The TLA cell kit (Cergentis, Utrecht, The Netherlands) was executed following the TLA Protocol for cell lines, which is identical to what de Vree et al.9 conducted in their study, as shown in Fig. 1. The TLA workflow was performed on the GM12878 cell line (Coriell Institute for Medical Research, Camden, NY, USA), which was cultured according to the standard protocol. 4.8 × 106 fresh cultured cells were crosslinked using formaldehyde. Then the DNA was digested with the NlaIII restriction enzyme, followed by ligation and reversed crosslinking. Next, the DNA molecules were digested with NspI and ligated at a low DNA concentration (5 ng/µL). This way, intramolecular ligation was promoted to obtain circular chimeric DNA molecules for PCR amplification. To check if every step was completed correctly, the DNA length was measured on a 1% agarose E-Gel EX With SYBR Gold II (Thermo Fisher, Waltham, MA, USA) before digesting, after digesting, and after ligation (Fig. S1). Separate TLA PCRs were performed with each primer pair on 600 ng of the TLA template. The quality of the PCR products was measured afterward using a High Sensitivity DNA chip (Agilent Technologies, Santa Clara, CA, US) (Fig. S2).

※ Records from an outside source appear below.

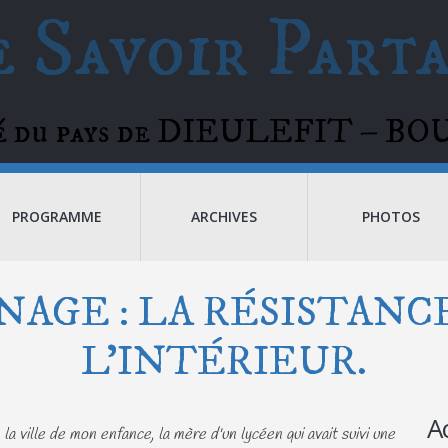
 Savoir Part
té du pays de DIEULEFIT – 
PROGRAMME
ARCHIVES
PHOTOS
AGE : LA RÉSISTANC
L’INTÉRIEUR.
A
la ville de mon enfance, la mère d'un lycéen qui avait suivi une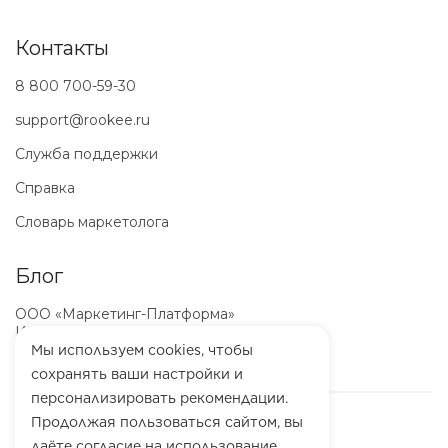
Контакты
8 800 700-59-30
support@rookee.ru
Служба поддержки
Справка
Словарь маркетолога
Блог
ООО «Маркетинг-Платформа»
ИНН
7100064466
ОГРН
1257100003863
Мы используем cookies, чтобы
сохранять ваши настройки и
персонализировать рекомендации.
Продолжая пользоваться сайтом, вы
даёте согласие на использование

The different PCR products from each viewpoint were sequenced on an Illumina and a Nanopore sequencer. The Illumina libraries were prepared using the Nextera DNA Flex Library Prep Kit (Illumina, San Diego, CA, USA), with 300 ng PCR product as input material, using five PCR cycles to introduce the barcodes. Libraries were pooled as defined in Table S2 and were sequenced on two Illumina MiSeq Micro paired-end 150 bp runs. The Nanopore libraries were prepared according to the Nanopore Protocol ‘Amplicons by Ligation (SQK-LSK109)’. The PCR products of the different viewpoints were pooled in three different pools as defined in Table S2. 500 ng and 1 µg of the pools were used as input for the Flongle and the MinION library preparation, respectively. The first two pools were sequenced on an R9.4.1 Flongle Flowcell by loading 20 fmol of the final library. The last pool was sequenced on an R9.4.1 MinIon Flowcell using 40 fmol of the final library. All data was basecalled using the GUPPY super accuracy algorithm version 6.0.1.

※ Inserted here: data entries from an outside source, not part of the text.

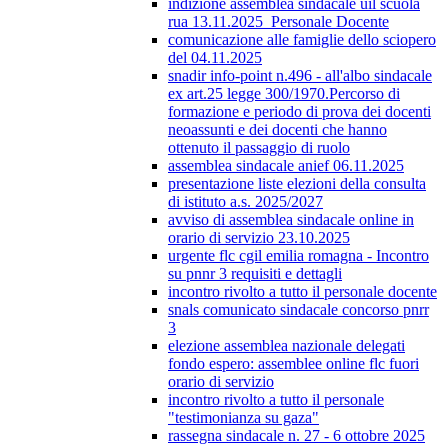
indizione assemblea sindacale uil scuola
rua 13.11.2025_Personale Docente
comunicazione alle famiglie dello sciopero
del 04.11.2025
snadir info-point n.496 - all'albo sindacale
ex art.25 legge 300/1970.Percorso di
formazione e periodo di prova dei docenti
neoassunti e dei docenti che hanno
ottenuto il passaggio di ruolo
assemblea sindacale anief 06.11.2025
presentazione liste elezioni della consulta
di istituto a.s. 2025/2027
avviso di assemblea sindacale online in
orario di servizio 23.10.2025
urgente flc cgil emilia romagna - Incontro
su pnnr 3 requisiti e dettagli
incontro rivolto a tutto il personale docente
snals comunicato sindacale concorso pnrr
3
elezione assemblea nazionale delegati
fondo espero: assemblee online flc fuori
orario di servizio
incontro rivolto a tutto il personale
"testimonianza su gaza"
rassegna sindacale n. 27 - 6 ottobre 2025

The Illumina libraries were demultiplexed based on the barcodes introduced during the library preparation, giving rise to ten separate libraries, one for each viewpoint. Reads were then trimmed with cutadapt version 1.15, using a quality score above 20 and a minimum read length of 15 bp17. Trimmed reads were mapped as single-end sequenced reads with BWA SW with a mismatch penalty of seven to the human reference genome GRCh3818. Reads that did not map correctly were split at the NlaIII recognition sequences closest to the clipping-end that was still mapped. The parts of the split reads that were not mapped were mapped again with BWA SW with a mismatch penalty of seven. Reads that were not appropriately mapped after the second mapping round were further split and mapped until all reads were mapped or could not be further split. Variants were called with GATK version 22.214.171.124. Only variants detected with a depth of 25 were further used. Filtered variants were phased using the updated phasing algorithm of Cergentis 12,19.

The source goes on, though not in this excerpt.